Cyberattacks continue to hit the headlines with alarming regularity. Last year, 30bn data records were stolen – more than the previous 15-years combined. But are we really locked in a cyberwar?
Cybercriminals are only as good as the opportunity in front of them. During the pandemic, organizations were so busy fire-fighting, it pushed security down their list of priorities. And while the office was once a safe space, increased remote working has left many SecOps teams blind to what’s happening in their infrastructure. It presented the perfect opportunity for cybercriminals to invade.
Dwell time is a rising threat
With our heads turned, rather than use brute force to snatch and grab, the bad actors could sneak in, set up camp, and wait for the perfect moment to strike. The average dwell time for a ransomware attack is 43-days, increasing to an incredible 869-days for riskware. And the longer they wait, the worse the attack becomes because the bad actors harvest more information.
To think someone may be sat in your network right now without your knowledge is a truly terrifying thought, and changes the way we need to look at cyberattacks.

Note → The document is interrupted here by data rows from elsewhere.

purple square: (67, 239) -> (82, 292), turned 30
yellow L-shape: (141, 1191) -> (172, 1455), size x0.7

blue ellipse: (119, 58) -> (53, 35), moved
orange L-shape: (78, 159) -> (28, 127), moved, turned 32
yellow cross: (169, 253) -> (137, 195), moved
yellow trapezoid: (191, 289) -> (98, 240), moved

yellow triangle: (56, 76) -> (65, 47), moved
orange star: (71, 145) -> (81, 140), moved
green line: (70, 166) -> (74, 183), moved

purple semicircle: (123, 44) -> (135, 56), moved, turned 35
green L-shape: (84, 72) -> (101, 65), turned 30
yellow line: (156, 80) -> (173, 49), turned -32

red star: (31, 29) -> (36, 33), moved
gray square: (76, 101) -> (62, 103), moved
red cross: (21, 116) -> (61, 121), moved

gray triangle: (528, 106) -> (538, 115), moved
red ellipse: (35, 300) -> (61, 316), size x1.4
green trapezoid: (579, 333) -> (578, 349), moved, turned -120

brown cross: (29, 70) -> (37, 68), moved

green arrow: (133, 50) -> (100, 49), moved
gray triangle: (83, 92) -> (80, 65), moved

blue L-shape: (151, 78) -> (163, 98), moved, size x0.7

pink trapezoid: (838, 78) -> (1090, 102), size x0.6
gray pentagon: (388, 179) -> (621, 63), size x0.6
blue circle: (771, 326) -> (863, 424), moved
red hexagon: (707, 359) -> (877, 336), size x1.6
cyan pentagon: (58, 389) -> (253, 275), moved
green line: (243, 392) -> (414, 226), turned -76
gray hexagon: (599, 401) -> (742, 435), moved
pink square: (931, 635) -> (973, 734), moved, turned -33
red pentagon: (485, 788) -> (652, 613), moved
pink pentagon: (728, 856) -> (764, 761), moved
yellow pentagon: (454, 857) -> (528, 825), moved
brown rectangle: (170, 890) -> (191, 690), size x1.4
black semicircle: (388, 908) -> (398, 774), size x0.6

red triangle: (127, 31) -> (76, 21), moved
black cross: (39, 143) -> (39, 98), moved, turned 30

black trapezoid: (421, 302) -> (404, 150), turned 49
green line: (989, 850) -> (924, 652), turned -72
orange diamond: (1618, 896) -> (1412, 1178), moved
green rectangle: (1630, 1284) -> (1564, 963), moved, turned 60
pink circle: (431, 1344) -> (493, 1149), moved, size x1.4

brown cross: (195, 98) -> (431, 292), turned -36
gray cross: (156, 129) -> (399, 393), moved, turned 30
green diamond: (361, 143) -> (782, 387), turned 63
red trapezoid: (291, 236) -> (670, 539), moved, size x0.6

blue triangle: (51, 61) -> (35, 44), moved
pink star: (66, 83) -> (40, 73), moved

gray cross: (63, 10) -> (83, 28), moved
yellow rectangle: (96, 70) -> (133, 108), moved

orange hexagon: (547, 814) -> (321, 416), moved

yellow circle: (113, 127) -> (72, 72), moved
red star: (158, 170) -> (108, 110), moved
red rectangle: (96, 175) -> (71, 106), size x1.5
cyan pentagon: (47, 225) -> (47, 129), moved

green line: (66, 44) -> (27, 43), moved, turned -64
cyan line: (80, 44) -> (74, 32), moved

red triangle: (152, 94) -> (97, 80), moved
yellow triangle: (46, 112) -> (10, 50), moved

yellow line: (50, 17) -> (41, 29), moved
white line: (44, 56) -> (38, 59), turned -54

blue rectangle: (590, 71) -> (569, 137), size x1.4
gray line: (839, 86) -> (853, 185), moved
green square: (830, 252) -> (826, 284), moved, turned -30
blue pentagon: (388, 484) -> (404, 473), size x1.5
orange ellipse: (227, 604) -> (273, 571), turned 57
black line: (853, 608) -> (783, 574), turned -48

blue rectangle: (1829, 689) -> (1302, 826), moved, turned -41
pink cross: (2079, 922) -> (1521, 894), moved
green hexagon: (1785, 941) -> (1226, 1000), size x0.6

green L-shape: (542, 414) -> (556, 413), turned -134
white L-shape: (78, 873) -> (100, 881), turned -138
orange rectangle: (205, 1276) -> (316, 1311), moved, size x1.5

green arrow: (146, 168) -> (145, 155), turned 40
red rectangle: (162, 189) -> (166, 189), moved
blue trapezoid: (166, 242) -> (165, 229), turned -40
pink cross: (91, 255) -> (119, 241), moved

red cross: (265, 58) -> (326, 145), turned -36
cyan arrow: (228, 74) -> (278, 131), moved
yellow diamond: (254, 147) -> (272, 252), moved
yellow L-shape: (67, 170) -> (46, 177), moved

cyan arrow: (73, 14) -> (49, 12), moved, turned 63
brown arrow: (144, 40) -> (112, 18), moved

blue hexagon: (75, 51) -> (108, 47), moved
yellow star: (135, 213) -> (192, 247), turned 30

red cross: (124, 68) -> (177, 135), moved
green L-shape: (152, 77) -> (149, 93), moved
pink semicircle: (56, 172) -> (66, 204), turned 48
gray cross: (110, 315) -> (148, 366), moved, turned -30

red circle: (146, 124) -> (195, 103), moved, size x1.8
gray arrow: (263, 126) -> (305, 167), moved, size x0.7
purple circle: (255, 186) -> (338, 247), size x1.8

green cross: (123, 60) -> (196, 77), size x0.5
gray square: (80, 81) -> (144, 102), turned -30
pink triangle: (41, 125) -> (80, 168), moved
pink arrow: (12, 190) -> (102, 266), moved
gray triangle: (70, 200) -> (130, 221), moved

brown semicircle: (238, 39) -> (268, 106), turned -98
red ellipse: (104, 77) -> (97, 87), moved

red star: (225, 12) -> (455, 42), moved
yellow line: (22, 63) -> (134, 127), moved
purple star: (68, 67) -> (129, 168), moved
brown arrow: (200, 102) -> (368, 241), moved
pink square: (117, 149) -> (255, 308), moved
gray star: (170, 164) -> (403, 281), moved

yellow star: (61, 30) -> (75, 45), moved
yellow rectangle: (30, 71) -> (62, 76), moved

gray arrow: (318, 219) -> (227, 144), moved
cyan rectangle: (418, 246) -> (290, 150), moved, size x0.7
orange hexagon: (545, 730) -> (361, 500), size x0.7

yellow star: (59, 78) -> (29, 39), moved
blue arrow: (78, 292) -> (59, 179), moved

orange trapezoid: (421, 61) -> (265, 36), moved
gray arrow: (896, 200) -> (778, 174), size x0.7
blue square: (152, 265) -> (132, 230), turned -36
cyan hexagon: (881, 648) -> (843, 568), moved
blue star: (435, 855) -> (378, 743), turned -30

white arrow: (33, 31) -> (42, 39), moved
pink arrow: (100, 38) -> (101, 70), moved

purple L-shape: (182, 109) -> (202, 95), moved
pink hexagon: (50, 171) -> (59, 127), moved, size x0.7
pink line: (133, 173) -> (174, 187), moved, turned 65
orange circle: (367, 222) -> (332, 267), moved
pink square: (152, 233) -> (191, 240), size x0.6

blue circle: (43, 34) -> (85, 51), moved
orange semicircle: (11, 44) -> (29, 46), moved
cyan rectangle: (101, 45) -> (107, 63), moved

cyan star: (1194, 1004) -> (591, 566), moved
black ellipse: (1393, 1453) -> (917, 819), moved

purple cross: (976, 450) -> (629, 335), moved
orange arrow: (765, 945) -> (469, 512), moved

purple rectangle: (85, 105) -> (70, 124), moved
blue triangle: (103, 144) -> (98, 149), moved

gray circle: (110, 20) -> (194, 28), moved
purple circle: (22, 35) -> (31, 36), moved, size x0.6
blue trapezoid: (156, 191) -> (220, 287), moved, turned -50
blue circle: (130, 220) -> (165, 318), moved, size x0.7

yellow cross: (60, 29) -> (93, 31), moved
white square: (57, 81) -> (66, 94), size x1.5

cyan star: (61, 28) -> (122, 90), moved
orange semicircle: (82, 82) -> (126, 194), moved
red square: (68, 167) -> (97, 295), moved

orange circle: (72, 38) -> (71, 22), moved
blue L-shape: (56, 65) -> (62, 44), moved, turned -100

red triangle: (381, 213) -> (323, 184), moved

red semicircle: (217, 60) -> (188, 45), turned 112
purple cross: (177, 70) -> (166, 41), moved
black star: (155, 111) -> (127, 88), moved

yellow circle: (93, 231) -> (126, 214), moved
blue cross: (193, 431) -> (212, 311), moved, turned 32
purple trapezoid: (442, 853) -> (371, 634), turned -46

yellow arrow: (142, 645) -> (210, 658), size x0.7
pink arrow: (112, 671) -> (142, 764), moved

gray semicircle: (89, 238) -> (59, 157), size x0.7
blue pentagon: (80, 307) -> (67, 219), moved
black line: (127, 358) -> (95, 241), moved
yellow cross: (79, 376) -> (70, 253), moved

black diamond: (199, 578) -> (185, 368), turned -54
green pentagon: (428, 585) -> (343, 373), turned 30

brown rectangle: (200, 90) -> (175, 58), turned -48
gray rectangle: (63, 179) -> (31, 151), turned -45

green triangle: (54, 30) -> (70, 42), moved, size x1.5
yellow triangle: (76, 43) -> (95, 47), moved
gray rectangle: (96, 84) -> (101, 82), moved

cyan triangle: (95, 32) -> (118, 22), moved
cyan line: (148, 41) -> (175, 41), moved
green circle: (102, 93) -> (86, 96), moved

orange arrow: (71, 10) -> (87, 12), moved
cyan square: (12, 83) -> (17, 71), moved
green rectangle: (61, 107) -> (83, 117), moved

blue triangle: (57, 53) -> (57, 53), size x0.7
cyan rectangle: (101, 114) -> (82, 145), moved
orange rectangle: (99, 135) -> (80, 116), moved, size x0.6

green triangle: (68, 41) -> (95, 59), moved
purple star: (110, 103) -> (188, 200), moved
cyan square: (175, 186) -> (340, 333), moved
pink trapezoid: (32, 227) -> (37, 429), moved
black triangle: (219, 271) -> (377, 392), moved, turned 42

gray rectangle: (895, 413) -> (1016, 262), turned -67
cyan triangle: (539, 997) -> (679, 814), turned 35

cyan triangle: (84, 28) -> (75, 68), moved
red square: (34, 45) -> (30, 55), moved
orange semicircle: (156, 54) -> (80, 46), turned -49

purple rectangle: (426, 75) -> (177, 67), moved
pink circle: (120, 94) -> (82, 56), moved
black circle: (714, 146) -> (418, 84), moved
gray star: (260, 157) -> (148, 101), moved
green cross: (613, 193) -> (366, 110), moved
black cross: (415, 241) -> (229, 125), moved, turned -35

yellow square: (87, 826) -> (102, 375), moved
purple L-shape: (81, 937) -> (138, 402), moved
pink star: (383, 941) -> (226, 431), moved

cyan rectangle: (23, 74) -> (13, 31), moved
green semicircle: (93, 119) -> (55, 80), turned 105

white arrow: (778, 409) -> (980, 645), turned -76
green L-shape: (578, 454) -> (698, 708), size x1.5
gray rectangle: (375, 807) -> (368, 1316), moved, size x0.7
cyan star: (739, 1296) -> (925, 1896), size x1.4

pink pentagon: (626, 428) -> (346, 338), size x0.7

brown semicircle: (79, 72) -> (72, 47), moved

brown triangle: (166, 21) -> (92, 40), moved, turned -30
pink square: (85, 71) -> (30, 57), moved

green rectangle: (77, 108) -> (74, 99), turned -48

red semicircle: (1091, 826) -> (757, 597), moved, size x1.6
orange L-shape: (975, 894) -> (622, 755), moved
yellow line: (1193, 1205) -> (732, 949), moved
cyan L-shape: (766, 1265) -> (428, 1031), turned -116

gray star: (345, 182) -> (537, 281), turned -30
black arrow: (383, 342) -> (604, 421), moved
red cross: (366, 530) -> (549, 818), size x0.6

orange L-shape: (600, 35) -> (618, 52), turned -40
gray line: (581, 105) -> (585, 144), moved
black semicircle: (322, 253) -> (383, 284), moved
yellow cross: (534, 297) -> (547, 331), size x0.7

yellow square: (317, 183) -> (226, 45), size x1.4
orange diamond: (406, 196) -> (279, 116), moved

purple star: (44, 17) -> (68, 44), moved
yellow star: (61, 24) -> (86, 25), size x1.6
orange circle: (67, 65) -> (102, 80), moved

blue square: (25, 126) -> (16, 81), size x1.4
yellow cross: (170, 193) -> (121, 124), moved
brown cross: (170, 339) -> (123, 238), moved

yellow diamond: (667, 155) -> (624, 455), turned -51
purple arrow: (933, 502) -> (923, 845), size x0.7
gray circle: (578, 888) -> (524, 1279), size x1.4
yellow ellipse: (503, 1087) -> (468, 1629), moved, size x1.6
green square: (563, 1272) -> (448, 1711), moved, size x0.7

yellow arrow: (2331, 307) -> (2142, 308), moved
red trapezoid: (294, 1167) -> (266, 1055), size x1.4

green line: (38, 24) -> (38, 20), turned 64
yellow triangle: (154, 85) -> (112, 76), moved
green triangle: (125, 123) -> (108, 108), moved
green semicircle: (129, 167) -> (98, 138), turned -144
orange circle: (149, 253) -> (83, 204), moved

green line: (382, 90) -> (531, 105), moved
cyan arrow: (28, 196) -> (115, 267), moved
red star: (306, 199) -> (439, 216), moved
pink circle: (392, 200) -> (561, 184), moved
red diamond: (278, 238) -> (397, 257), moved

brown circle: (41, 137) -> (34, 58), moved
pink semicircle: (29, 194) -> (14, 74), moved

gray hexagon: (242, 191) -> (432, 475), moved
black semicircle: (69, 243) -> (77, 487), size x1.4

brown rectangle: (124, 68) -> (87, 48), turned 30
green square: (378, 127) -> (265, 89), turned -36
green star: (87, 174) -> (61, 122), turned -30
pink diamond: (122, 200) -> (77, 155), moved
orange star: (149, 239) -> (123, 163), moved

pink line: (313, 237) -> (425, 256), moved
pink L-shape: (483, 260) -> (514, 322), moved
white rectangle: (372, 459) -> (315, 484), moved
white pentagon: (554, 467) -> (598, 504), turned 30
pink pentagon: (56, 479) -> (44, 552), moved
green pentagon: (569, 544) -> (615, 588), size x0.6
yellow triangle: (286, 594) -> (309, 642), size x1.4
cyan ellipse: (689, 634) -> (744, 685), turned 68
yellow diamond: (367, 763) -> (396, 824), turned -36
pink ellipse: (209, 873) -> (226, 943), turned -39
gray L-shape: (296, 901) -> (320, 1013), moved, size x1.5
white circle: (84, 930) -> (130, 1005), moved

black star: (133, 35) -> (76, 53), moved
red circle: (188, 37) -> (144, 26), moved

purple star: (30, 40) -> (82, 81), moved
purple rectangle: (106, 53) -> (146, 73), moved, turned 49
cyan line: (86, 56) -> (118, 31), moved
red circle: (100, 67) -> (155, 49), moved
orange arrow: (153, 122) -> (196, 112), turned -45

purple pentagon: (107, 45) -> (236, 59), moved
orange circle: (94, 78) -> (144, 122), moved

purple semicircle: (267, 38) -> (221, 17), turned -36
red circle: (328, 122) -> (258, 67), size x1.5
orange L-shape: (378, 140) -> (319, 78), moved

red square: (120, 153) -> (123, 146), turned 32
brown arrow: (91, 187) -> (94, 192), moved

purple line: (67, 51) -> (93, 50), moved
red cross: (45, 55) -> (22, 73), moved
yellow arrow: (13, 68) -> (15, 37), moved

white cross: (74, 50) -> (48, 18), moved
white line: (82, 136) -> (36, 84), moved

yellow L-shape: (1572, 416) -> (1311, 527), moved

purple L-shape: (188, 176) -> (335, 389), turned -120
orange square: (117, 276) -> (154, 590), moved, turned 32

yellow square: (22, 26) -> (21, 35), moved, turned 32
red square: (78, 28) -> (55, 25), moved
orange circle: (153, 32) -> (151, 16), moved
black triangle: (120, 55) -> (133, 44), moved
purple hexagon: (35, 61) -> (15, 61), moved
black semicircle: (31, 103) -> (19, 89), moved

Organizations need cyber resilience
Rather than bolt-on another security product and hope for the best, organizations need to build cyber resilience to ingrain protection throughout their operations and into the core. This requires three things:
1). Visibility and context
When I speak to customers, often the first question is “How do we prevent this from happening?” I encourage them to look at it from another angle because we all know cyberattacks are no longer a case of ‘if’ but ‘when’. Adding five new locks to the front door isn’t going to stop a bad guy from entering through the back window.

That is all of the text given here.